[The data — start]

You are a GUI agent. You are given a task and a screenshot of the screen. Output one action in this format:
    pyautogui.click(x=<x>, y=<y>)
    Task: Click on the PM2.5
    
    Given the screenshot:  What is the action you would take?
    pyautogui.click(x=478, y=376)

[The data — finish]

What needs to be done: Retype the listing above without a single difference.

Written response:
You are a GUI agent. You are given a task and a screenshot of the screen. Output one action in this format:
    pyautogui.click(x=<x>, y=<y>)
    Task: Click on the PM2.5
    
    Given the screenshot:  What is the action you would take?
    pyautogui.click(x=478, y=376)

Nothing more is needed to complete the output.